# Data columns

ODK XLSForms have a fixed set of standard columns — `name`, `type`, `label`, `hint`, `required`, `calculation`, and so on. FormShare lets you add **extra columns** to your XLSForm to carry information that isn't part of the standard schema: codebook descriptions, ontological codes, internal tags, anything you want to preserve alongside the variable. When the repository is created, FormShare imports those extra columns automatically — survey-sheet columns become field metadata in the [data dictionary](/data-management/data-dictionary.md), and choices-sheet columns become extra columns in the lookup tables.

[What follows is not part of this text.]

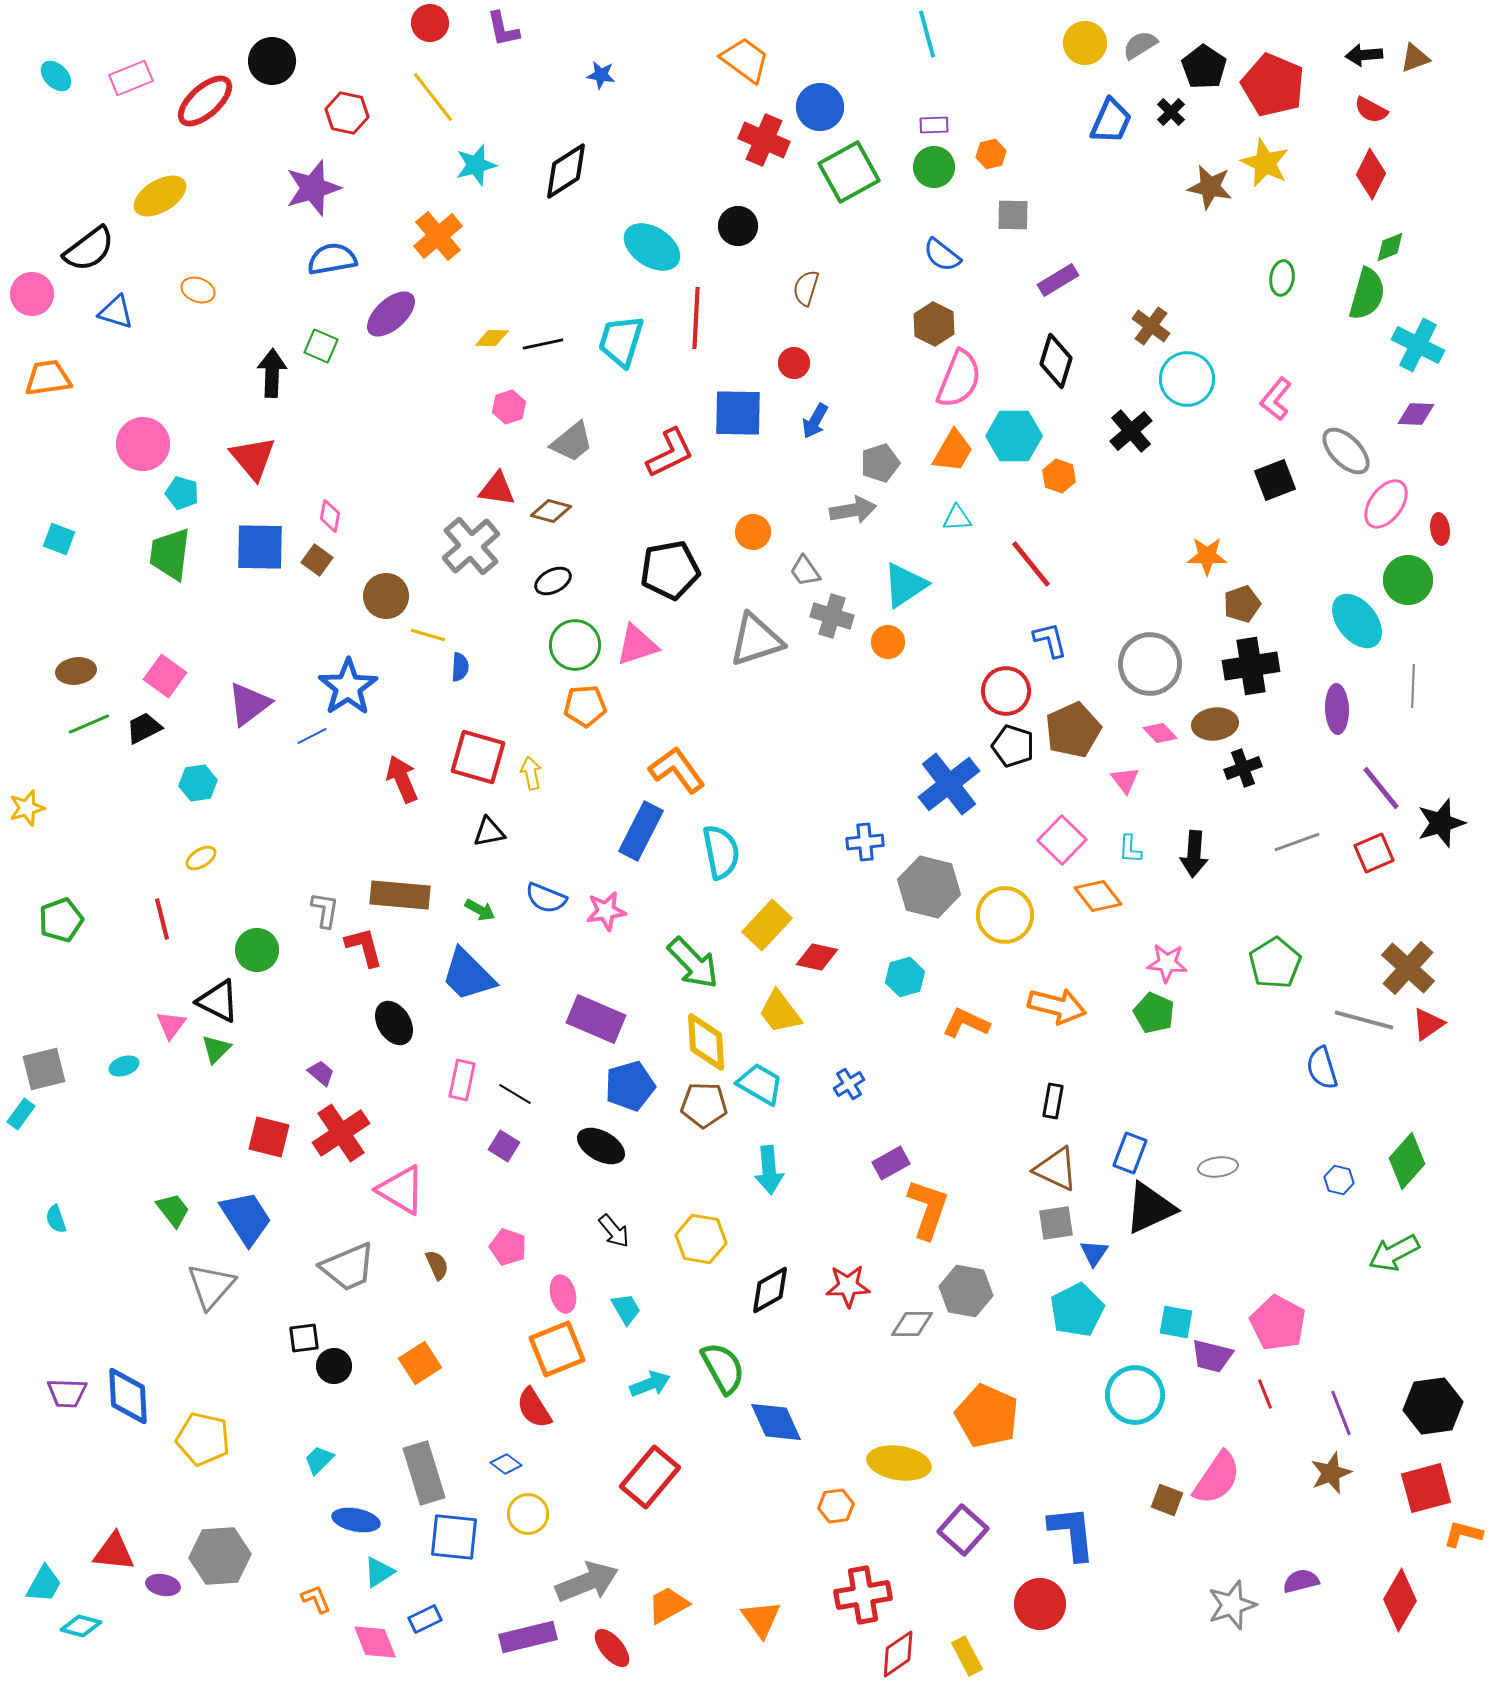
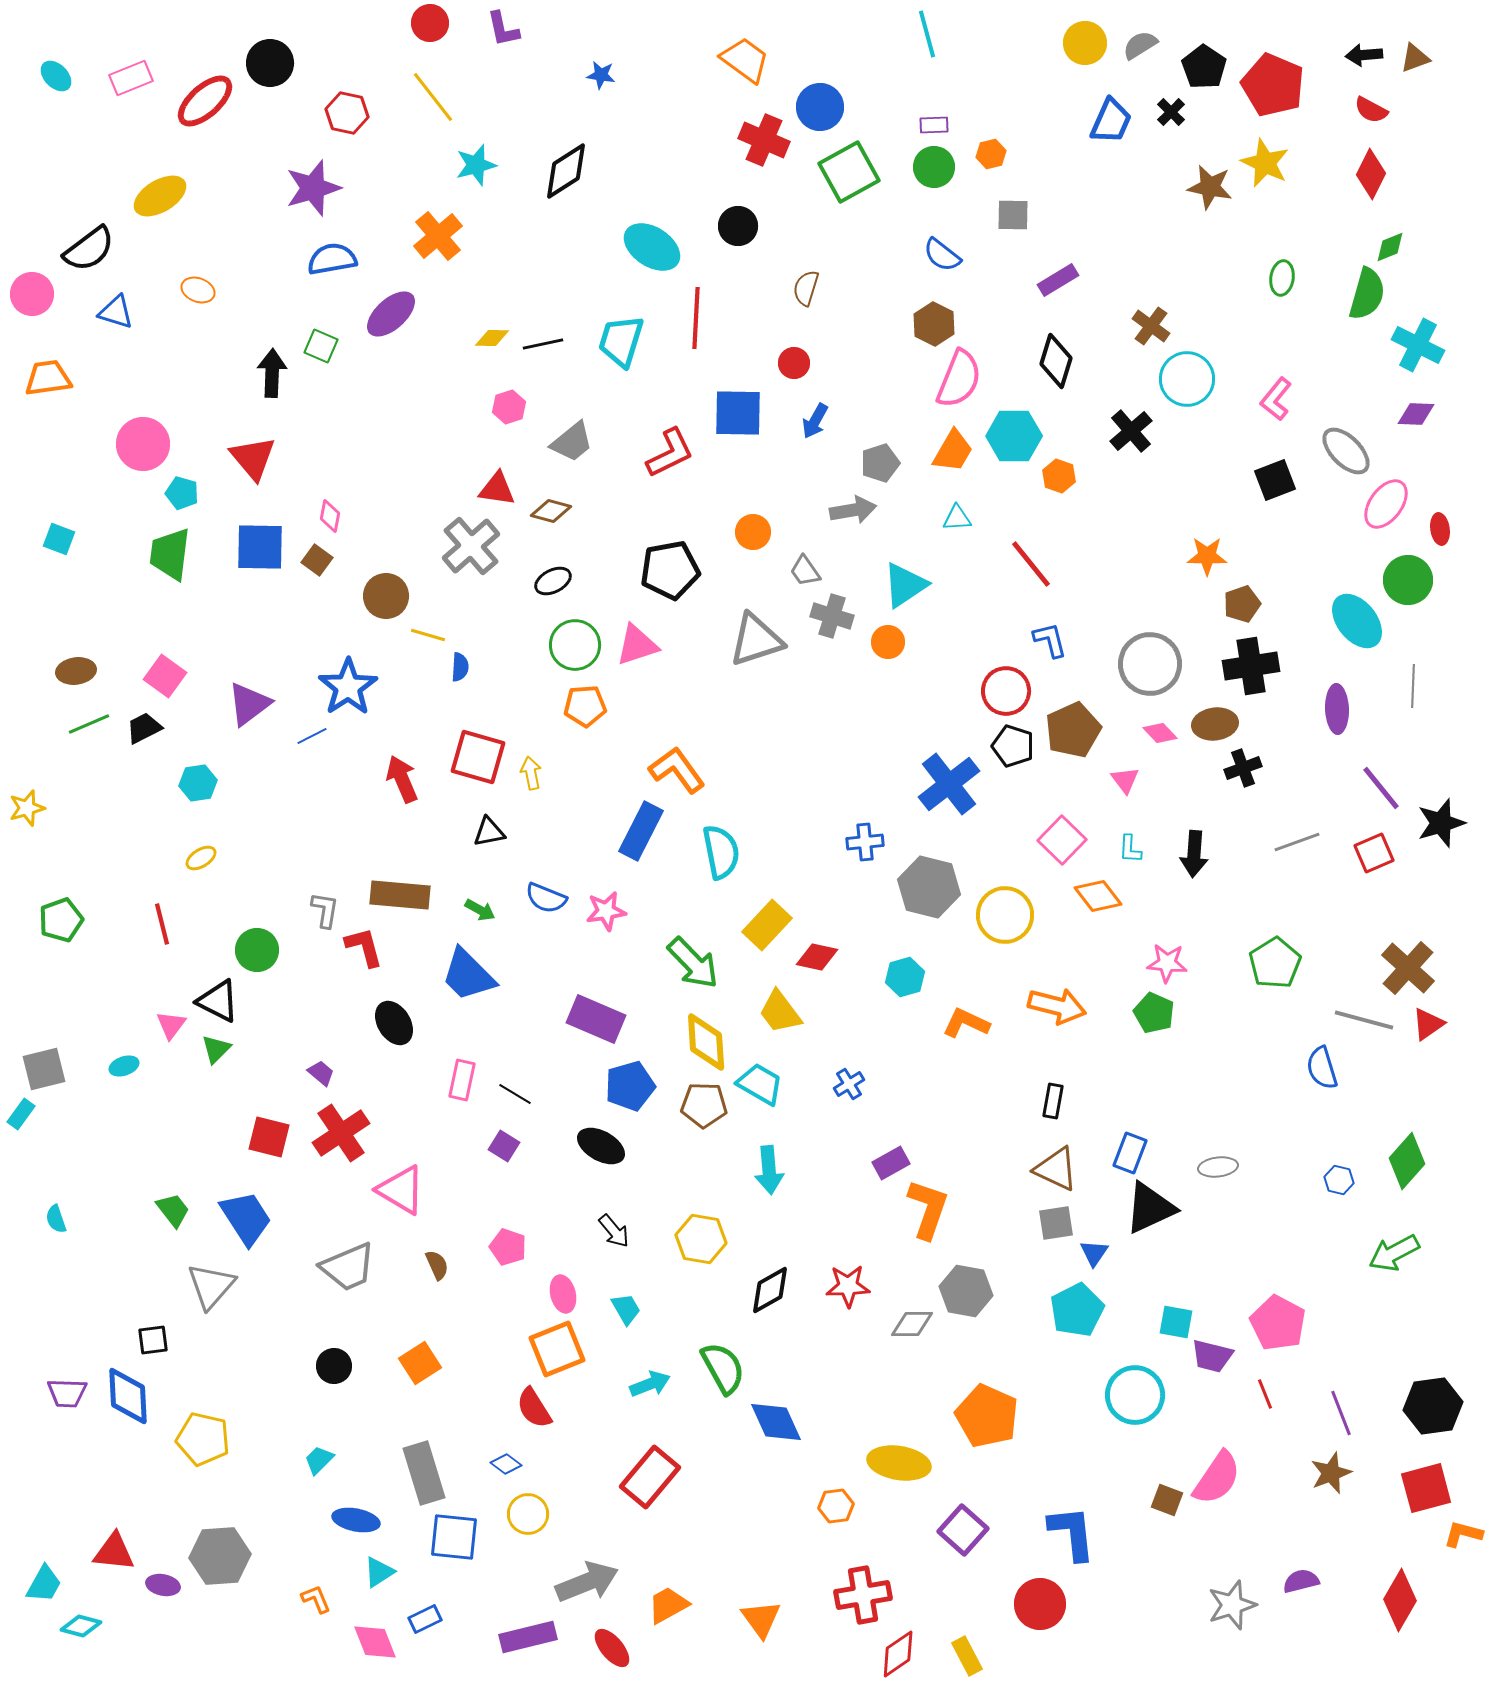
black circle at (272, 61): moved 2 px left, 2 px down
red line at (162, 919): moved 5 px down
black square at (304, 1338): moved 151 px left, 2 px down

This is how you ship a richly documented dataset without writing a separate codebook by hand.

## Where you see them

After you upload a form, the form details page lists which extra columns FormShare detected in your XLSForm. Click **Data columns** on the form details page to open the data columns modal.

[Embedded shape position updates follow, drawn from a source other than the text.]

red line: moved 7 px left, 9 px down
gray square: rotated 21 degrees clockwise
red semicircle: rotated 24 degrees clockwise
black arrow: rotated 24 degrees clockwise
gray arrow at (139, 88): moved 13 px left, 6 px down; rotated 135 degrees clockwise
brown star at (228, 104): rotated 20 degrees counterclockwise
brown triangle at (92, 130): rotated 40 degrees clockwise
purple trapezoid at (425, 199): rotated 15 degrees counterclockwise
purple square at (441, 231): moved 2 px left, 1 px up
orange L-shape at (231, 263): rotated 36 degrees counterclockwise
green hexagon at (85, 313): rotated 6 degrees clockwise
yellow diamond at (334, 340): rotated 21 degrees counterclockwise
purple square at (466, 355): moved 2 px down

> Add screenshot of the form details page showing the "Data columns" button.

The modal has three lists:

* **Data columns that can be imported into the dictionary** — extra columns found in the **survey** sheet. Each becomes a field-level metadata column in the data dictionary after the repository is created.
* **Data columns that can be imported into lookup tables** — extra columns found in the **choices** sheet. Each becomes an extra column in the lookup table corresponding to the choice list it appeared in.
* **Warning: data columns that cannot be imported because their names are invalid** — columns whose names break FormShare's naming rules (see [Restrictions](#restrictions) below). These columns are detected but skipped.

> Add screenshot of the Data columns modal with all three lists populated.

The modal is informational — it shows you what FormShare found. The import itself happens automatically when you [create the repository](/fundamentals/forms.md#create-a-repository); you do not need to take a separate action to trigger it.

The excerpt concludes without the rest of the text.